Data records

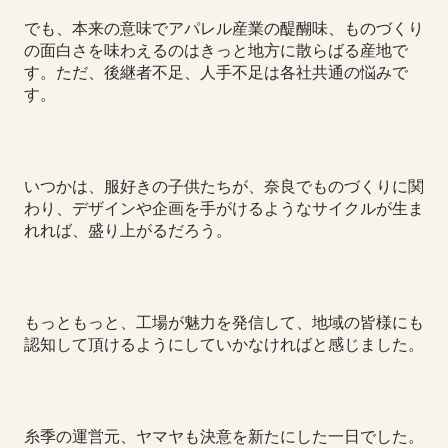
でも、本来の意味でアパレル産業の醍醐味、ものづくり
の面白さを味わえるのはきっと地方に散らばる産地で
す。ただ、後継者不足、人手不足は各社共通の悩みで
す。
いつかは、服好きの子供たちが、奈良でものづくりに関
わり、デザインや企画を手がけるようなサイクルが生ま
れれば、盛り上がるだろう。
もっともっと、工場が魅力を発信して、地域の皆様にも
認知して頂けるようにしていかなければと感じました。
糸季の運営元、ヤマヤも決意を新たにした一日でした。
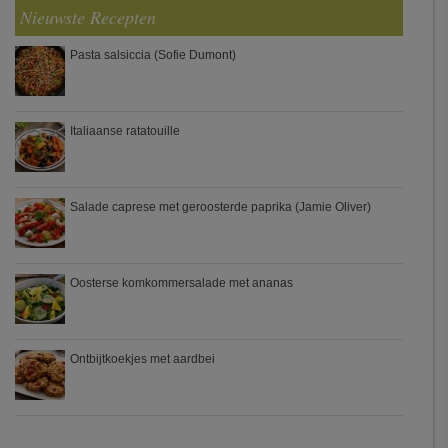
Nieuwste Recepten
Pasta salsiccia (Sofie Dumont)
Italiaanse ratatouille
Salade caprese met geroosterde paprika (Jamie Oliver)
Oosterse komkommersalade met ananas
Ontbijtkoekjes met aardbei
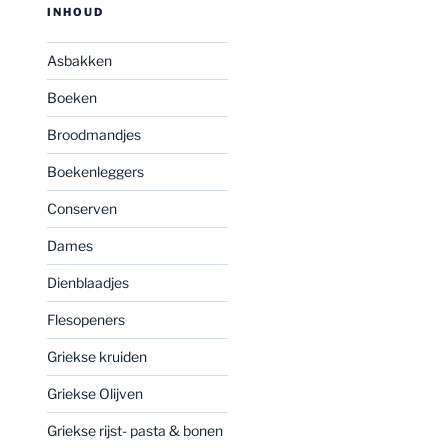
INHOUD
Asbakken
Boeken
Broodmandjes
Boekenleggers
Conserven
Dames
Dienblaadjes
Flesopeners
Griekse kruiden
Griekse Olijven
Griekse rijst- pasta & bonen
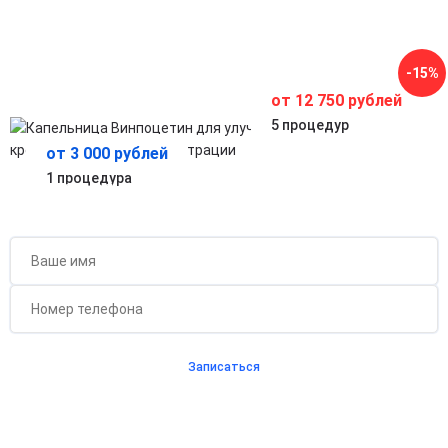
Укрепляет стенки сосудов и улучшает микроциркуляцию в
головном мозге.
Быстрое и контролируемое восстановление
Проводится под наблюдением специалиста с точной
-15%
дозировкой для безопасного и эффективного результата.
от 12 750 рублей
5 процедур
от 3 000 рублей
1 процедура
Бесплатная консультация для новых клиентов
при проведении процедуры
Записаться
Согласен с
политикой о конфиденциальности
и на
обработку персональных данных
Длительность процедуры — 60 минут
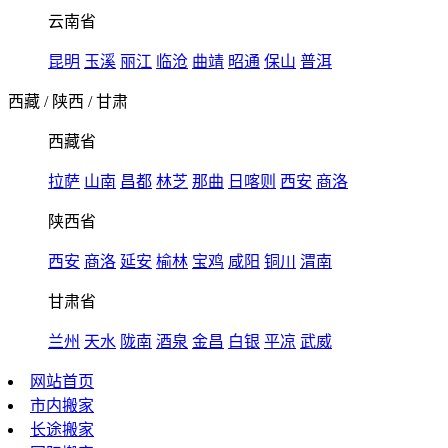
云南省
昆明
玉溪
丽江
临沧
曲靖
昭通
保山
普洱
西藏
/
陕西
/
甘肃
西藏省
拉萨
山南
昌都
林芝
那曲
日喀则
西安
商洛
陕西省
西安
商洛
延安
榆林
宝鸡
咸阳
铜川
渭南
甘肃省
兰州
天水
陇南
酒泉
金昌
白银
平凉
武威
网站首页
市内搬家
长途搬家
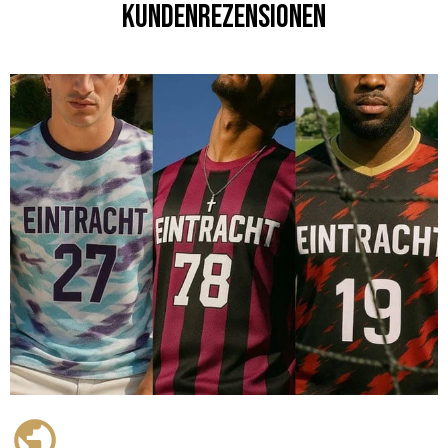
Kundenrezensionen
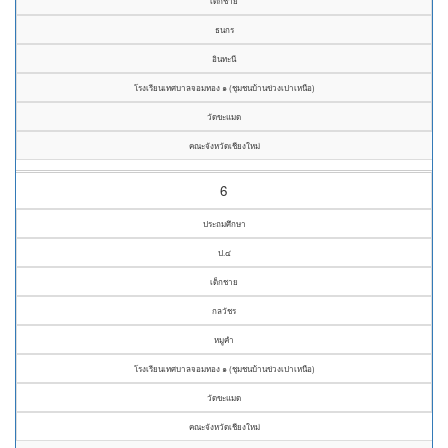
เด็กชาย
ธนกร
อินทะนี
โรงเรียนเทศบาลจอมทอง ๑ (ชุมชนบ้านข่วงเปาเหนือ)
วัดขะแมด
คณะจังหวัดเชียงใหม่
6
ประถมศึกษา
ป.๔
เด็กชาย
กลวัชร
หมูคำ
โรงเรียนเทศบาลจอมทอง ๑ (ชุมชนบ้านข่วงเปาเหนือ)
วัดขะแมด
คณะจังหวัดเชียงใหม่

▸ **Goal of the exercise**: A word-for-word copy of the entries above is needed, with every picture dropped.

▸ **Your solution**:
でも、本来の意味でアパレル産業の醍醐味、ものづくり
の面白さを味わえるのはきっと地方に散らばる産地で
す。ただ、後継者不足、人手不足は各社共通の悩みで
す。
いつかは、服好きの子供たちが、奈良でものづくりに関
わり、デザインや企画を手がけるようなサイクルが生ま
れれば、盛り上がるだろう。
もっともっと、工場が魅力を発信して、地域の皆様にも
認知して頂けるようにしていかなければと感じました。
糸季の運営元、ヤマヤも決意を新たにした一日でした。
Nieuwste Recepten
Pasta salsiccia (Sofie Dumont)
Italiaanse ratatouille
Salade caprese met geroosterde paprika (Jamie Oliver)
Oosterse komkommersalade met ananas
Ontbijtkoekjes met aardbei
INHOUD
Asbakken
Boeken
Broodmandjes
Boekenleggers
Conserven
Dames
Dienblaadjes
Flesopeners
Griekse kruiden
Griekse Olijven
Griekse rijst- pasta & bonen
Укрепляет стенки сосудов и улучшает микроциркуляцию в
головном мозге.
Быстрое и контролируемое восстановление
Проводится под наблюдением специалиста с точной
-15%
дозировкой для безопасного и эффективного результата.
от 12 750 рублей
5 процедур
от 3 000 рублей
1 процедура
Бесплатная консультация для новых клиентов
при проведении процедуры
Записаться
Согласен с
политикой о конфиденциальности
и на
обработку персональных данных
Длительность процедуры — 60 минут
云南省
昆明
玉溪
丽江
临沧
曲靖
昭通
保山
普洱
西藏
/
陕西
/
甘肃
西藏省
拉萨
山南
昌都
林芝
那曲
日喀则
西安
商洛
陕西省
西安
商洛
延安
榆林
宝鸡
咸阳
铜川
渭南
甘肃省
兰州
天水
陇南
酒泉
金昌
白银
平凉
武威
网站首页
市内搬家
长途搬家
Kundenrezensionen
เด็กชาย
ธนกร
อินทะนี
โรงเรียนเทศบาลจอมทอง ๑ (ชุมชนบ้านข่วงเปาเหนือ)
วัดขะแมด
คณะจังหวัดเชียงใหม่
6
ประถมศึกษา
ป.๔
เด็กชาย
กลวัชร
หมูคำ
โรงเรียนเทศบาลจอมทอง ๑ (ชุมชนบ้านข่วงเปาเหนือ)
วัดขะแมด
คณะจังหวัดเชียงใหม่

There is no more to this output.